E como enfocava os temas internacionais?
Lula tinha uma enorme experiência diplomática anterior ao governo. Tinha feito mais de 120 viagens e o primeiro chefe de governo estrangeiro que conheceu, o alemão Helmut Schmidt, pediu para vê-lo em sua casa. Conhecia vários deles antes que fossem líderes. Muitas vezes disse que era extraordinário a América do Sul ter chegado ao ponto de ter um operário presidente do Brasil e um indígena na Bolívia. Ao mesmo tempo, no início de seu governo, posicionou-se contra a guerra do Iraque.
O cargo de Alto Representante do Mercosul não existia.
Não, e agradeço não só ao meu país que me propôs esse posto, mas a todos aqueles que aprovaram minha nomeação, entre eles a Argentina.
As funções de Alto Representante são novas.
Sim. Tenho amplas funções dentro do bloco e também fora, certamente que seguindo as decisões políticas dos presidentes.
O Mercosul goza de boa saúde?
O comércio se ampliou de maneira muito significativa. As taxas de crescimento são altas. Cresceram os investimentos. Ao mesmo tempo, a cooperação política se traduz em reuniões periódicas dos presidentes. Em certos países, há muitas críticas. No Brasil mais que na Argentina, sobretudo se há alguma diferença comercial. Há muito que melhorar do ponto de vista da imagem do Mercosul.
Em que isso melhora a vida do cidadão comum?
A primeira coisa é o emprego. Se há exportação é porque se produziu antes e se criaram postos de trabalho. Nossos países exportam muitos produtos manufaturados aos países sócios do Mercosul. Isso aumenta a escala produtiva e reduz os custos de produção. Os empresários ganham mais e os trabalhadores têm mais e melhores empregos. E a competitividade é maior, comparada a de outros países. Politicamente, aumenta a compreensão mútua entre os países.
O ingresso da Venezuela depende só da ratificação do Senado paraguaio.
Sim. Essa é uma questão política interna do Paraguai. É uma questão de tempo. Antes, a Venezuela era um país que não tinha sequer agricultura.

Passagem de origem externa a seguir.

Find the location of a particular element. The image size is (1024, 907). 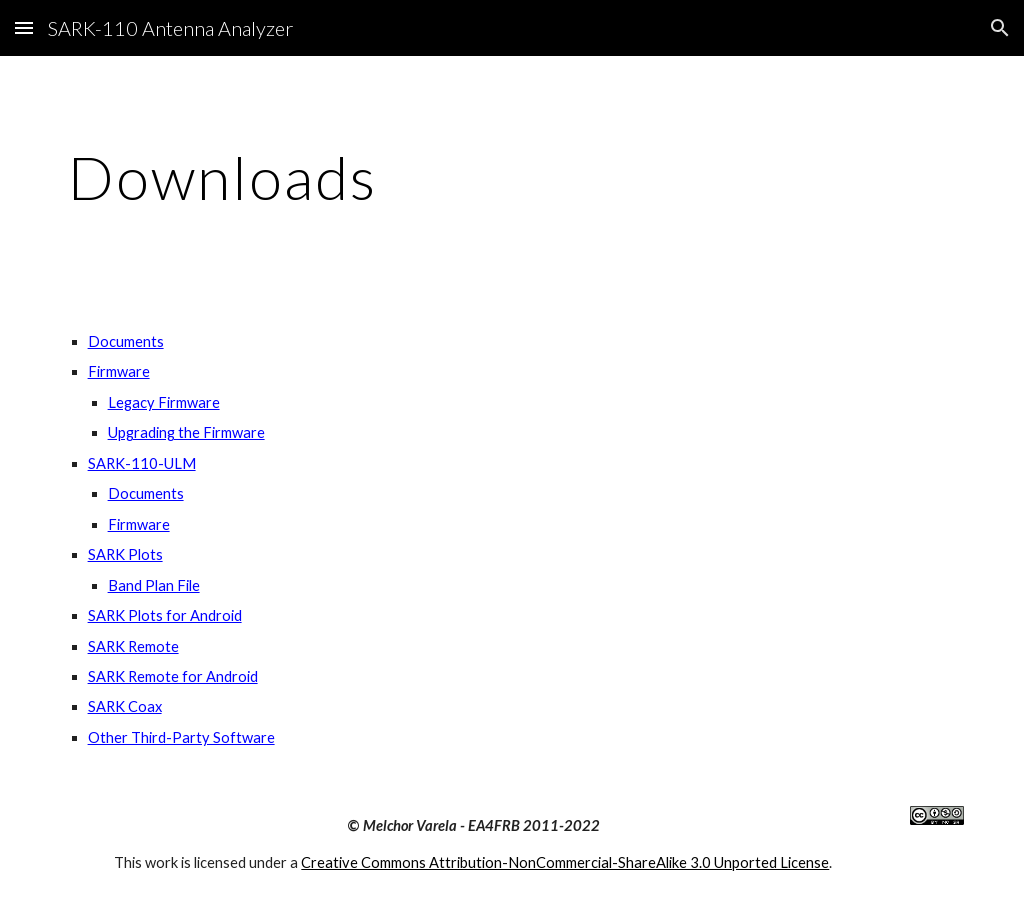 SARK Plots for Android is located at coordinates (165, 615).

Dependia de uma única matéria prima, o petróleo, que, além disso, era explorado pelos Estados Unidos para os Estados Unidos. É um país riquíssimo, com minerais e energia. Decide reorientar sua política para o Sul com o objetivo de incrementar o desenvolvimento do país. Assim, converteu-se em um mercado potencial importante.
Em energia?
Depois da Arábia Saudita, que é o primeiro produtor, a Venezuela está entre os cinco ou seis principais produtores de petróleo do mundo. Quer diversificar suas exportações.
O ingresso da Venezuela no Mercosul traz alguma dificuldade?
Pelo contrário. O país já vem participando do bloco e traz uma vocação integracionista forte.
Como se administra o equilíbrio entre o desenvolvimento e a competição entre as empresas dos quatro países?
Vivemos em um sistema capitalista. Isso implica a competição entre as empresas que, às vezes, significa baixa de custos e maior tecnologia. Mas não falamos de regimes capitalistas puros e sim de capitalismos reais. Quer maior intervenção que o salvamento que os países centrais fizeram com seus bancos? Ou por acaso os bancos quebraram e o Bank of America se converteu no Bank of Shangai?
Como avalia as relações entre a América do Sul e os Estados Unidos?
Ela varia de país para país.
Então restrinjamos a pergunta e falemos de Mercosul.
Não resolve, mas facilita. Não vejo conflitos. Claro, levemos em conta que os Estados Unidos são, por enquanto, a primeira economia mundial, mas a diferença militar é enorme: cinco mil ogivas nucleares contra 200 da China.
Como devemos nos posicionar frente a essa influência?
Samuel Pinheiro Guimarães: A influência das multinacionais estadunidenses no Brasil e na Argentina é um fato. E não há restrições. No passado, o Brasil, por exemplo, aplicou normas para que os investidores tivessem que usar insumos nacionais, peças de automóveis por exemplo. A influência estadunidense em termos de livros, televisão, cinema é acachapante. É um tema industrial, cultural e ideológico. Por isso, os Estados não têm que restringir a empresa estrangeira, mas sim estimular os conteúdos locais, sobretudo na área audiovisual, que é o terreno da divulgação. Inclusive da divulgação do Mercosul e da cultura de cada país. Ao invés de hegemonia cultural, diversificação.
Ninguém deve ser dominante?
Não.
Qual a vantagem de diversificar?
Como é a vida? Diretamente sabemos pouco. O restante conhecemos por meio de algum relato. Bem: diversifiquemos os relatos.